(Collected data)
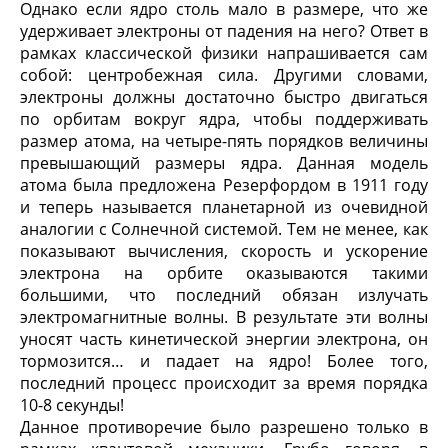
Однако если ядро столь мало в размере, что же
удерживает электроны от падения на него? Ответ в
рамках классической физики напрашивается сам
собой: центробежная сила. Другими словами,
электроны должны достаточно быстро двигаться
по орбитам вокруг ядра, чтобы поддерживать
размер атома, на четыре-пять порядков величины
превышающий размеры ядра. Данная модель
атома была предложена Резерфордом в 1911 году
и теперь называется планетарной из очевидной
аналогии с Солнечной системой. Тем не менее, как
показывают вычисления, скорость и ускорение
электрона на орбите оказываются такими
большими, что последний обязан излучать
электромагнитные волны. В результате эти волны
уносят часть кинетической энергии электрона, он
тормозится… и падает на ядро! Более того,
последний процесс происходит за время порядка
10
-8
секунды!
Данное противоречие было разрешено только в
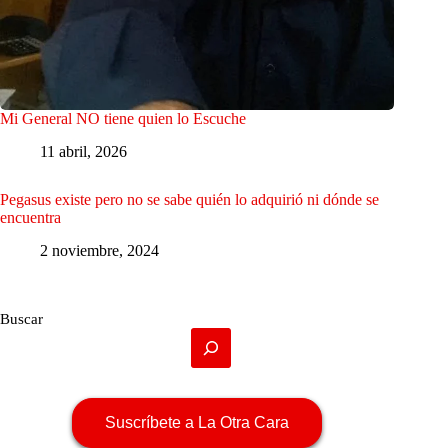
Mi General NO tiene quien lo Escuche
11 abril, 2026
Pegasus existe pero no se sabe quién lo adquirió ni dónde se
encuentra
2 noviembre, 2024
Buscar
Suscríbete a La Otra Cara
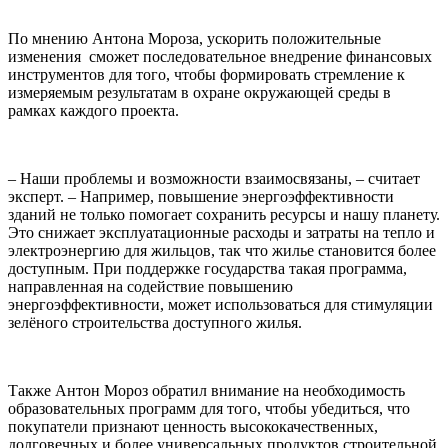
По мнению Антона Мороза, ускорить положительные
изменения сможет последовательное внедрение финансовых
инструментов для того, чтобы формировать стремление к
измеряемым результатам в охране окружающей среды в
рамках каждого проекта.
– Наши проблемы и возможности взаимосвязаны, – считает
эксперт. – Например, повышение энергоэффективности
зданий не только помогает сохранить ресурсы и нашу планету.
Это снижает эксплуатационные расходы и затраты на тепло и
электроэнергию для жильцов, так что жилье становится более
доступным. При поддержке государства такая программа,
направленная на содействие повышению
энергоэффективности, может использоваться для стимуляции
зелёного строительства доступного жилья.
Также Антон Мороз обратил внимание на необходимость
образовательных программ для того, чтобы убедиться, что
покупатели признают ценность высококачественных,
долговечных и более универсальных продуктов строительной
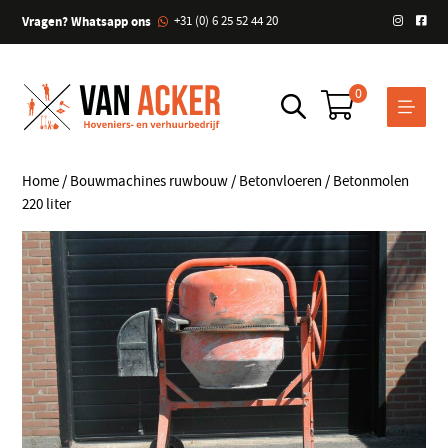
Vragen? Whatsapp ons
+31 (0) 6 25 52 44 20
0
Home
/
Bouwmachines ruwbouw
/
Betonvloeren
/ Betonmolen
220 liter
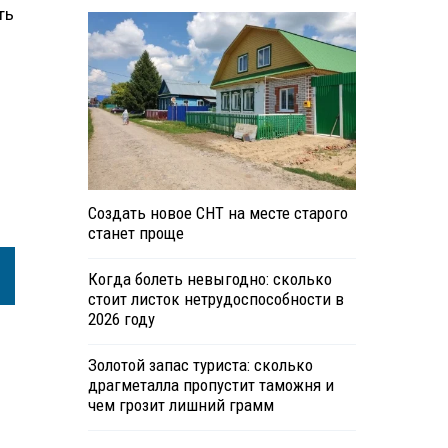
ть
Создать новое СНТ на месте старого
станет проще
Когда болеть невыгодно: сколько
стоит листок нетрудоспособности в
2026 году
Золотой запас туриста: сколько
драгметалла пропустит таможня и
чем грозит лишний грамм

YOUR INSTRUCTIONS: Could you restate every entry above word for word, leaving out the pictures?

COMPLETED TASK:
Однако если ядро столь мало в размере, что же
удерживает электроны от падения на него? Ответ в
рамках классической физики напрашивается сам
собой: центробежная сила. Другими словами,
электроны должны достаточно быстро двигаться
по орбитам вокруг ядра, чтобы поддерживать
размер атома, на четыре-пять порядков величины
превышающий размеры ядра. Данная модель
атома была предложена Резерфордом в 1911 году
и теперь называется планетарной из очевидной
аналогии с Солнечной системой. Тем не менее, как
показывают вычисления, скорость и ускорение
электрона на орбите оказываются такими
большими, что последний обязан излучать
электромагнитные волны. В результате эти волны
уносят часть кинетической энергии электрона, он
тормозится… и падает на ядро! Более того,
последний процесс происходит за время порядка
10
-8
секунды!
Данное противоречие было разрешено только в
Mi General NO tiene quien lo Escuche
11 abril, 2026
Pegasus existe pero no se sabe quién lo adquirió ni dónde se
encuentra
2 noviembre, 2024
Buscar
Suscríbete a La Otra Cara
По мнению Антона Мороза, ускорить положительные
изменения сможет последовательное внедрение финансовых
инструментов для того, чтобы формировать стремление к
измеряемым результатам в охране окружающей среды в
рамках каждого проекта.
– Наши проблемы и возможности взаимосвязаны, – считает
эксперт. – Например, повышение энергоэффективности
зданий не только помогает сохранить ресурсы и нашу планету.
Это снижает эксплуатационные расходы и затраты на тепло и
электроэнергию для жильцов, так что жилье становится более
доступным. При поддержке государства такая программа,
направленная на содействие повышению
энергоэффективности, может использоваться для стимуляции
зелёного строительства доступного жилья.
Также Антон Мороз обратил внимание на необходимость
образовательных программ для того, чтобы убедиться, что
покупатели признают ценность высококачественных,
долговечных и более универсальных продуктов строительной
Vragen? Whatsapp ons
+31 (0) 6 25 52 44 20
0
Home
/
Bouwmachines ruwbouw
/
Betonvloeren
/ Betonmolen
220 liter
ть
Создать новое СНТ на месте старого
станет проще
Когда болеть невыгодно: сколько
стоит листок нетрудоспособности в
2026 году
Золотой запас туриста: сколько
драгметалла пропустит таможня и
чем грозит лишний грамм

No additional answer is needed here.